This article first appeared in The Edge Malaysia Weekly, on June 13 - 19, 2016.
PENANG-BASED integrated poultry producer CAB Cakaran Corp Bhd, together with its partners, signed a conditional share sale agreement early this month to acquire Farm’s Best Food Industries Sdn Bhd for RM9.45 million cash.
CAB expects Farm’s Best’s assets, which comprise equipment for farms, hatcheries, poultry processing and refrigeration, to enhance its existing production capabilities and speed up its processing operations, thereby increasing the output of its downstream poultry products.
The counter was traded at an all-time high of RM1.87 on Feb 18, after Indonesian tycoon Anthoni Salim surfaced as the company’s substantial shareholder in January. Year to date, the stock has gained 1.3% to RM1.59, giving it a market capitalisation of RM273.1 million.
CAB’s issued warrant, CAB-WA, appears to be a cheaper alternative for investors who wish to ride the company’s growth and to reap the benefit of the Farm’s Best acquisition.
The five-year warrant, which carries a strike price of 55 sen and a one-to-one conversion ratio, will expire on Feb 8, 2020. The derivative was issued and listed in February last year.

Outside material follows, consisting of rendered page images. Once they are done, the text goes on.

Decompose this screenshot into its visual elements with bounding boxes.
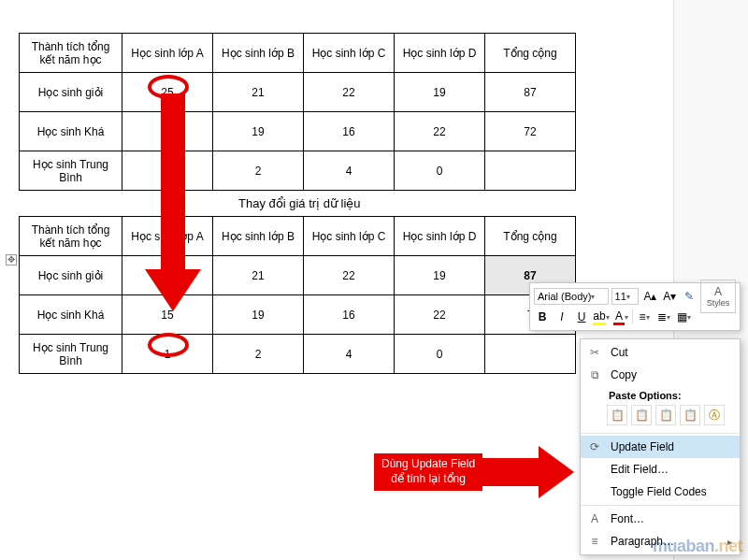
row-label: Học sinh giỏi: [20, 73, 122, 112]
cell-total[interactable]: 72: [485, 112, 576, 151]
watermark: muaban.net: [653, 537, 742, 556]
bullets-button[interactable]: ≡: [636, 309, 653, 325]
cell-total[interactable]: [485, 151, 576, 191]
cell[interactable]: [122, 151, 213, 191]
menu-font[interactable]: A Font…: [581, 508, 740, 530]
cell[interactable]: 0: [395, 151, 485, 191]
arrow-right-annotation: Dùng Update Field để tính lại tổng: [374, 451, 574, 494]
table-header-row: Thành tích tổng kết năm học Học sinh lớp…: [20, 217, 576, 256]
italic-button[interactable]: I: [554, 309, 570, 325]
font-size-select[interactable]: 11: [611, 288, 640, 305]
cell[interactable]: 20: [122, 256, 213, 295]
paste-merge-icon[interactable]: 📋: [631, 405, 652, 425]
menu-copy-label: Copy: [611, 368, 637, 381]
cut-icon: ✂: [584, 346, 605, 359]
cell[interactable]: 21: [213, 256, 304, 295]
header-cell: Tổng cộng: [485, 34, 576, 73]
cell[interactable]: 4: [304, 151, 395, 191]
cell[interactable]: 25: [122, 73, 213, 112]
cell[interactable]: 19: [395, 256, 485, 295]
table-row: Học sinh giỏi 25 21 22 19 87: [20, 73, 576, 112]
table-row: Học sinh Khá 19 16 22 72: [20, 112, 576, 151]
cell[interactable]: 22: [395, 295, 485, 335]
cell[interactable]: 2: [213, 151, 304, 191]
menu-update-field[interactable]: ⟳ Update Field: [581, 436, 740, 458]
cell[interactable]: 22: [304, 73, 395, 112]
menu-cut-label: Cut: [611, 346, 628, 359]
header-cell: Thành tích tổng kết năm học: [20, 34, 122, 73]
cell[interactable]: 21: [213, 73, 304, 112]
table-move-handle-icon[interactable]: ✥: [6, 254, 17, 266]
cell[interactable]: 19: [395, 73, 485, 112]
cell[interactable]: 16: [304, 295, 395, 335]
table-before: Thành tích tổng kết năm học Học sinh lớp…: [19, 33, 576, 191]
font-color-button[interactable]: A: [612, 309, 629, 325]
row-label: Học sinh Trung Bình: [20, 151, 122, 191]
format-painter-icon[interactable]: ✎: [681, 288, 698, 305]
cell[interactable]: 0: [395, 335, 485, 374]
bold-button[interactable]: B: [534, 309, 551, 325]
cell[interactable]: 4: [304, 335, 395, 374]
menu-cut[interactable]: ✂ Cut: [581, 341, 740, 364]
cell-total[interactable]: [485, 335, 576, 374]
watermark-brand: muaban: [653, 537, 714, 555]
table-row: Học sinh Trung Bình 2 4 0: [20, 151, 576, 191]
numbering-button[interactable]: ≣: [655, 309, 672, 325]
styles-button[interactable]: A Styles: [700, 280, 736, 313]
caption-change-data: Thay đổi giá trị dữ liệu: [19, 196, 673, 210]
font-name-select[interactable]: Arial (Body): [534, 288, 609, 305]
cell[interactable]: 16: [304, 112, 395, 151]
menu-copy[interactable]: ⧉ Copy: [581, 364, 740, 386]
menu-font-label: Font…: [611, 512, 644, 525]
menu-update-field-label: Update Field: [611, 440, 674, 453]
font-icon: A: [584, 512, 605, 525]
grow-font-button[interactable]: A▴: [641, 288, 658, 305]
row-label: Học sinh giỏi: [20, 256, 122, 295]
cell[interactable]: 22: [395, 112, 485, 151]
cell[interactable]: 1: [122, 335, 213, 374]
table-row: Học sinh Trung Bình 1 2 4 0: [20, 335, 576, 374]
cell[interactable]: 15: [122, 295, 213, 335]
paste-options-header: Paste Options:: [581, 386, 740, 403]
header-cell: Học sinh lớp D: [395, 34, 485, 73]
cell[interactable]: 19: [213, 112, 304, 151]
styles-label: Styles: [707, 298, 730, 308]
paste-nest-icon[interactable]: 📋: [655, 405, 676, 425]
row-label: Học sinh Trung Bình: [20, 335, 122, 374]
cell[interactable]: 19: [213, 295, 304, 335]
row-label: Học sinh Khá: [20, 295, 122, 335]
mini-formatting-toolbar: Arial (Body) 11 A▴ A▾ ✎ A Styles B I U a…: [529, 282, 741, 331]
highlight-color-button[interactable]: ab: [593, 309, 610, 325]
cell[interactable]: 22: [304, 256, 395, 295]
header-cell: Học sinh lớp D: [395, 217, 485, 256]
menu-toggle-codes-label: Toggle Field Codes: [611, 485, 707, 498]
arrow-label-line1: Dùng Update Field: [381, 457, 475, 470]
context-menu: ✂ Cut ⧉ Copy Paste Options: 📋 📋 📋 📋 Ⓐ ⟳ …: [580, 338, 741, 555]
header-cell: Học sinh lớp A: [122, 217, 213, 256]
header-cell: Thành tích tổng kết năm học: [20, 217, 122, 256]
table-header-row: Thành tích tổng kết năm học Học sinh lớp…: [20, 34, 576, 73]
shrink-font-button[interactable]: A▾: [661, 288, 678, 305]
header-cell: Học sinh lớp B: [213, 217, 304, 256]
paste-text-only-icon[interactable]: Ⓐ: [704, 405, 725, 425]
menu-divider: [581, 433, 740, 434]
header-cell: Học sinh lớp C: [304, 34, 395, 73]
table-after: Thành tích tổng kết năm học Học sinh lớp…: [19, 216, 576, 374]
cell-total[interactable]: 87: [485, 73, 576, 112]
cell[interactable]: [122, 112, 213, 151]
menu-edit-field[interactable]: Edit Field…: [581, 458, 740, 481]
menu-toggle-field-codes[interactable]: Toggle Field Codes: [581, 481, 740, 503]
table-row: Học sinh Khá 15 19 16 22 7: [20, 295, 576, 335]
paste-table-icon[interactable]: 📋: [680, 405, 700, 425]
cell[interactable]: 2: [213, 335, 304, 374]
menu-edit-field-label: Edit Field…: [611, 463, 669, 476]
underline-button[interactable]: U: [573, 309, 590, 325]
menu-divider: [581, 505, 740, 506]
arrow-label-line2: để tính lại tổng: [391, 472, 466, 485]
header-cell: Học sinh lớp B: [213, 34, 304, 73]
row-label: Học sinh Khá: [20, 112, 122, 151]
paragraph-icon: ≡: [584, 535, 605, 548]
watermark-tld: .net: [714, 537, 742, 555]
paste-keep-source-icon[interactable]: 📋: [607, 405, 627, 425]
borders-button[interactable]: ▦: [675, 309, 692, 325]
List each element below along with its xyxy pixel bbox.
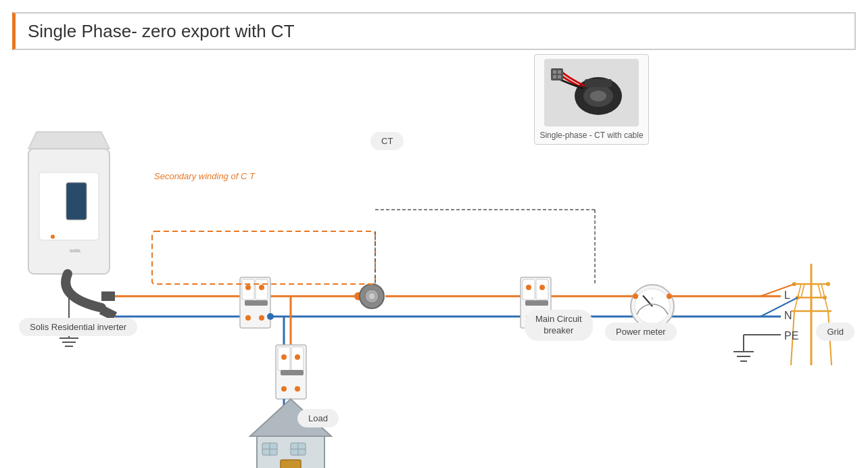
- svg-line-25: [101, 310, 115, 317]
- page-title: Single Phase- zero export with CT: [28, 21, 295, 42]
- svg-rect-55: [152, 231, 375, 284]
- svg-text:N: N: [784, 310, 792, 321]
- svg-marker-19: [28, 132, 110, 149]
- svg-point-74: [667, 294, 672, 299]
- main-circuit-breaker-label: Main Circuit breaker: [525, 310, 593, 341]
- svg-point-39: [267, 313, 274, 320]
- svg-point-54: [369, 294, 375, 299]
- grid-label: Grid: [816, 323, 854, 341]
- ct-label: CT: [370, 132, 404, 150]
- svg-point-62: [526, 285, 531, 290]
- svg-point-36: [259, 315, 264, 321]
- svg-line-90: [761, 298, 798, 317]
- svg-line-82: [818, 284, 821, 298]
- svg-rect-101: [281, 460, 301, 468]
- page-container: Single Phase- zero export with CT: [0, 0, 868, 468]
- svg-point-86: [826, 282, 830, 286]
- power-meter-label: Power meter: [605, 323, 677, 341]
- svg-point-73: [633, 294, 638, 299]
- svg-point-47: [281, 386, 287, 392]
- svg-point-48: [295, 386, 300, 392]
- load-label: Load: [297, 409, 339, 427]
- title-bar: Single Phase- zero export with CT: [12, 12, 856, 50]
- svg-rect-66: [525, 300, 548, 306]
- svg-point-33: [245, 285, 251, 290]
- svg-point-35: [245, 315, 251, 321]
- svg-point-45: [281, 354, 287, 360]
- svg-text:L: L: [784, 289, 790, 301]
- svg-line-81: [801, 284, 804, 298]
- svg-rect-37: [245, 300, 268, 306]
- svg-point-63: [539, 285, 545, 290]
- svg-point-46: [295, 354, 300, 360]
- svg-point-22: [51, 235, 55, 239]
- secondary-winding-label: Secondary winding of C T: [154, 171, 255, 181]
- svg-rect-21: [66, 183, 87, 220]
- wiring-diagram: solis: [0, 54, 868, 468]
- svg-text:PE: PE: [784, 330, 798, 342]
- svg-text:solis: solis: [70, 248, 80, 254]
- svg-rect-49: [281, 370, 304, 375]
- svg-point-34: [259, 285, 264, 290]
- svg-point-88: [823, 296, 827, 300]
- solis-inverter-label: Solis Residential inverter: [19, 318, 137, 336]
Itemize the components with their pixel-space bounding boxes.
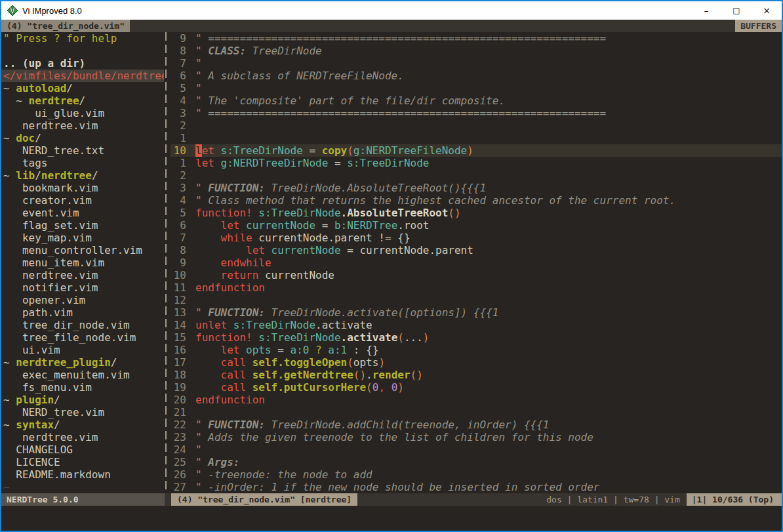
tree-item[interactable]: ~ lib/nerdtree/ bbox=[1, 169, 164, 182]
tree-item[interactable]: ui.vim bbox=[1, 344, 164, 356]
tree-item[interactable]: LICENCE bbox=[1, 456, 164, 468]
code-line[interactable]: 4" Class method that returns the highest… bbox=[171, 194, 782, 207]
code-line-current[interactable]: 10let s:TreeDirNode = copy(g:NERDTreeFil… bbox=[171, 144, 782, 157]
tree-item[interactable]: exec_menuitem.vim bbox=[1, 369, 164, 381]
tree-item[interactable]: nerdtree.vim bbox=[1, 269, 164, 281]
code-line[interactable]: 5" bbox=[171, 82, 782, 94]
code-token: g:NERDTreeFileNode bbox=[353, 144, 467, 157]
code-token: " bbox=[195, 82, 202, 94]
tree-item[interactable]: bookmark.vim bbox=[1, 182, 164, 194]
tree-item[interactable]: tree_file_node.vim bbox=[1, 331, 164, 344]
code-line[interactable]: 7" bbox=[171, 57, 782, 70]
code-line[interactable]: 11endfunction bbox=[171, 281, 782, 294]
tree-item[interactable]: ~ doc/ bbox=[1, 132, 164, 144]
code-line[interactable]: 18 call self.getNerdtree().render() bbox=[171, 369, 782, 381]
code-token: README.markdown bbox=[3, 468, 111, 481]
code-line[interactable]: 6 let currentNode = b:NERDTree.root bbox=[171, 219, 782, 232]
code-line[interactable]: 1 bbox=[171, 132, 782, 144]
code-line[interactable]: 1let g:NERDTreeDirNode = s:TreeDirNode bbox=[171, 157, 782, 169]
tree-item[interactable]: key_map.vim bbox=[1, 232, 164, 244]
tree-item[interactable]: ~ autoload/ bbox=[1, 82, 164, 94]
nerdtree-root-path[interactable]: </vimfiles/bundle/nerdtree/ bbox=[1, 70, 164, 82]
code-line[interactable]: 8 let currentNode = currentNode.parent bbox=[171, 244, 782, 256]
tree-item[interactable]: opener.vim bbox=[1, 294, 164, 306]
tree-item[interactable]: ~ bbox=[1, 481, 164, 493]
close-button[interactable]: × bbox=[752, 1, 782, 20]
code-line[interactable]: 9 endwhile bbox=[171, 256, 782, 269]
line-number: 27 bbox=[171, 481, 186, 493]
code-line[interactable]: 14unlet s:TreeDirNode.activate bbox=[171, 319, 782, 331]
code-line[interactable]: 24" bbox=[171, 443, 782, 456]
code-line[interactable]: 7 while currentNode.parent != {} bbox=[171, 232, 782, 244]
tree-item[interactable]: ~ nerdtree_plugin/ bbox=[1, 356, 164, 369]
code-line[interactable]: 20endfunction bbox=[171, 394, 782, 406]
tree-item[interactable]: path.vim bbox=[1, 306, 164, 319]
command-line[interactable] bbox=[1, 506, 782, 531]
tree-item[interactable]: ~ plugin/ bbox=[1, 394, 164, 406]
tree-item[interactable]: README.markdown bbox=[1, 468, 164, 481]
code-token: self.getNerdtree bbox=[252, 369, 353, 381]
nerdtree-status: NERDTree 5.0.0 bbox=[1, 493, 165, 506]
code-line[interactable]: 3" =====================================… bbox=[171, 107, 782, 119]
tree-item[interactable]: fs_menu.vim bbox=[1, 381, 164, 394]
tree-item[interactable]: " Press ? for help bbox=[1, 32, 164, 45]
code-line[interactable]: 26" -treenode: the node to add bbox=[171, 468, 782, 481]
code-line[interactable]: 12 bbox=[171, 294, 782, 306]
code-token: ~ bbox=[3, 356, 16, 369]
code-line[interactable]: 2 bbox=[171, 169, 782, 182]
tree-item[interactable]: event.vim bbox=[1, 207, 164, 219]
code-token bbox=[214, 144, 221, 157]
tree-item[interactable]: nerdtree.vim bbox=[1, 119, 164, 132]
tree-item[interactable]: ui_glue.vim bbox=[1, 107, 164, 119]
code-token: FUNCTION: bbox=[208, 306, 265, 319]
code-token: FUNCTION: bbox=[208, 182, 265, 194]
line-number: 1 bbox=[171, 132, 186, 144]
code-line[interactable]: 15function! s:TreeDirNode.activate(...) bbox=[171, 331, 782, 344]
code-line[interactable]: 25" Args: bbox=[171, 456, 782, 468]
code-line[interactable]: 21 bbox=[171, 406, 782, 419]
code-line[interactable]: 23" Adds the given treenode to the list … bbox=[171, 431, 782, 443]
tree-item[interactable]: menu_item.vim bbox=[1, 256, 164, 269]
buffers-tab[interactable]: BUFFERS bbox=[735, 20, 782, 32]
tab-tree-dir-node[interactable]: (4) "tree_dir_node.vim" bbox=[1, 20, 130, 32]
tree-item[interactable]: nerdtree.vim bbox=[1, 431, 164, 443]
code-line[interactable]: 22" FUNCTION: TreeDirNode.addChild(treen… bbox=[171, 419, 782, 431]
line-number: 1 bbox=[171, 157, 186, 169]
tree-item[interactable]: .. (up a dir) bbox=[1, 57, 164, 70]
code-line[interactable]: 13" FUNCTION: TreeDirNode.activate([opti… bbox=[171, 306, 782, 319]
tree-item[interactable]: menu_controller.vim bbox=[1, 244, 164, 256]
code-line[interactable]: 4" The 'composite' part of the file/dir … bbox=[171, 94, 782, 107]
minimize-button[interactable]: – bbox=[691, 1, 721, 20]
code-line[interactable]: 6" A subclass of NERDTreeFileNode. bbox=[171, 70, 782, 82]
code-token: .. (up a dir) bbox=[3, 57, 85, 70]
code-token: let bbox=[195, 157, 214, 169]
code-token: a:1 bbox=[328, 344, 347, 356]
tree-item[interactable]: ~ nerdtree/ bbox=[1, 94, 164, 107]
status-filler bbox=[357, 493, 546, 506]
tree-item[interactable]: flag_set.vim bbox=[1, 219, 164, 232]
tree-item[interactable]: CHANGELOG bbox=[1, 443, 164, 456]
code-line[interactable]: 19 call self.putCursorHere(0, 0) bbox=[171, 381, 782, 394]
code-token: a:0 bbox=[291, 344, 310, 356]
code-line[interactable]: 10 return currentNode bbox=[171, 269, 782, 281]
maximize-button[interactable]: □ bbox=[721, 1, 752, 20]
window-separator[interactable] bbox=[164, 32, 171, 493]
tree-item[interactable] bbox=[1, 45, 164, 57]
code-line[interactable]: 8" CLASS: TreeDirNode bbox=[171, 45, 782, 57]
code-token: call bbox=[221, 381, 247, 394]
code-line[interactable]: 17 call self.toggleOpen(opts) bbox=[171, 356, 782, 369]
code-line[interactable]: 27" -inOrder: 1 if the new node should b… bbox=[171, 481, 782, 493]
tree-item[interactable]: tags bbox=[1, 157, 164, 169]
code-line[interactable]: 16 let opts = a:0 ? a:1 : {} bbox=[171, 344, 782, 356]
code-line[interactable]: 3" FUNCTION: TreeDirNode.AbsoluteTreeRoo… bbox=[171, 182, 782, 194]
tree-item[interactable]: NERD_tree.vim bbox=[1, 406, 164, 419]
tree-item[interactable]: tree_dir_node.vim bbox=[1, 319, 164, 331]
tree-item[interactable]: ~ syntax/ bbox=[1, 419, 164, 431]
tree-item[interactable]: NERD_tree.txt bbox=[1, 144, 164, 157]
code-line[interactable]: 9" =====================================… bbox=[171, 32, 782, 45]
code-line[interactable]: 2 bbox=[171, 119, 782, 132]
code-line[interactable]: 5function! s:TreeDirNode.AbsoluteTreeRoo… bbox=[171, 207, 782, 219]
code-token: / bbox=[66, 82, 73, 94]
tree-item[interactable]: notifier.vim bbox=[1, 281, 164, 294]
tree-item[interactable]: creator.vim bbox=[1, 194, 164, 207]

At its last price of RM1, CAB-WA is trading at a discount of 2.5% to the mother share, which closed at RM1.59 last Wednesday. At zero premium, the warrant would theoretically be worth RM1.04. This would present an upside potential of 4%, from its closing price of RM1 last Wednesday.
In a non-rated report dated Feb 22, MIDF Research says the shares of CAB could be fairly valued at RM2.29. This means that at zero premium, CAB-WA would theoretically be worth RM1.74, if its mother share hits the target price. This presents an even higher upside potential of 74% for the warrant.
It is worth noting that the total slaughtering production capacity of CAB is expected to increase by 36,000 birds per day to 110,000 after the completion of the acquisition of Farm’s Best.
The latter’s poultry processing plant in Melaka has an annual capacity of 11.23 million chickens, as well as 12,000 tonnes of meat cuts, sausages and convenience and deli meats.
In a press statement dated June 3, CAB says it is of the view that the acquisition is consistent with its plans to continue expanding its core business.
“Farm’s Best’s assets will provide CAB with readily available facilities to continue expanding its poultry production segment and enable CAB to leverage the common infrastructures to reap economies of scale and operational synergies,” it says.
The acquisition, which is not subject to the approval of CAB’s shareholders, is expected to be completed by the third quarter of this year.